Bill, TargetProccess is $25/user, so the price reference is off… And TP looks like an app for software developers… smartQ seams more like a general-purpose one. And I like the fact that it can be adjusted in so many ways – the ticket editor thingy (custom fields) is a great feature.

After clicking around, I didn’t see any lack of features on first glance. I see who created a ticket, who it’s assigned too… there is even a log of who changed what (like who and when dragged it to the next column)… Great communications area – like the threaded posts, and the style – Google Wave form I would day. May be reports are missing, though I’m not sure what would be good to capture there…

Generally a solid tool and it looks like it’s evolving… Great find!.. Gotta read more on Kanban… it may change the way we manage our workflow…



AgileZen ( was one of the first general purpose kanban-style project management tools. It was released about a year and a half ago and it has some of the features this tool is currently “missing” (at least based upon your description) like understanding who created tickets, who it’s assigned to, creating deadlines, and even metrics to track performance. If you’re interested in this type of workflow, you may want to check out AgileZen too.

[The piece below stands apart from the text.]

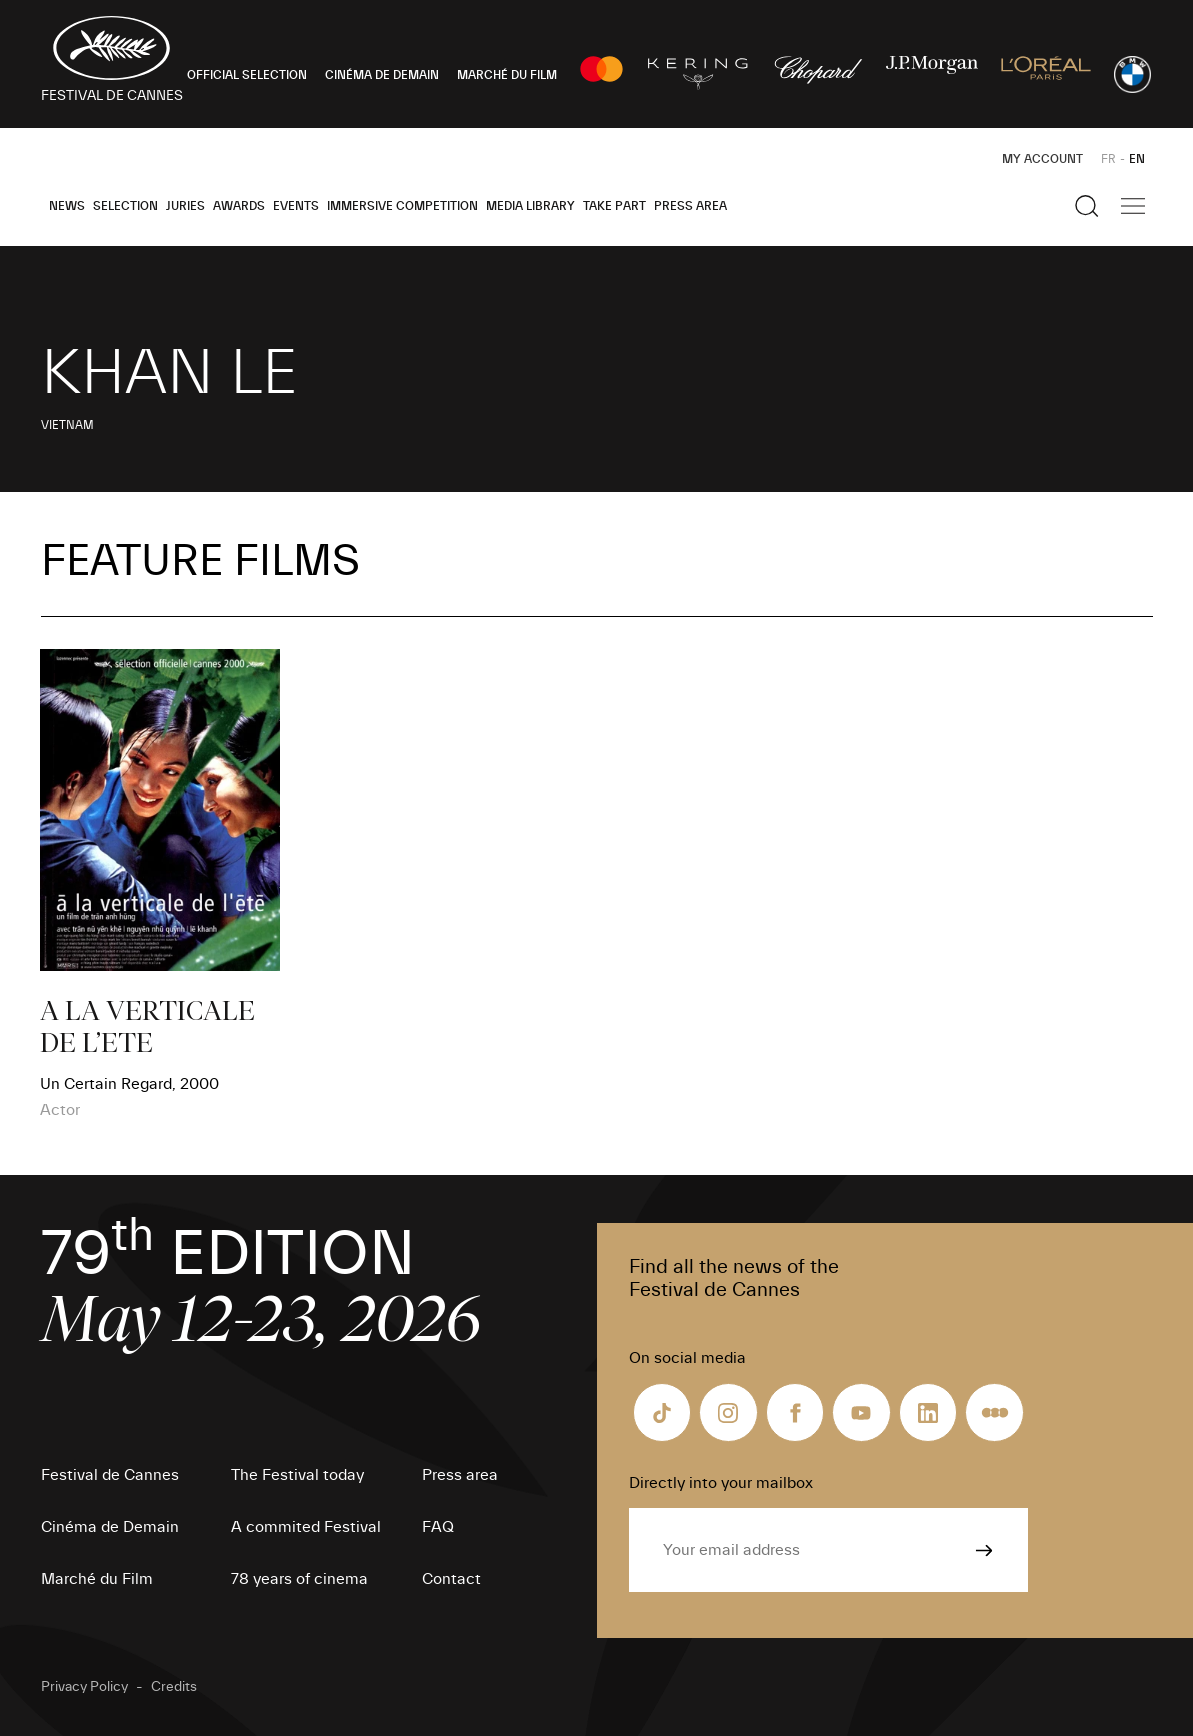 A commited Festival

Also, it’s much more affordable with pricing around $3 a person instead of $8 (an issue brought up by Bill).

Aliza Sherman

I found out about AgileZen after submitting this piece but it is great to know about it. I think my own description was just scratching the surface but I may do a future comparison post. I feel like I’m always searching for the Holy Grail of productivity and process apps.

Bill Norton

Wow, now that’s a really impressive tool, but it still lacks a lot of features and the pricing is really crazy.

I’ll stick with tools like fogbugz, bontq or targetprocess instead.


There are a few tools in this category. The blog has done a nice job cataloging them.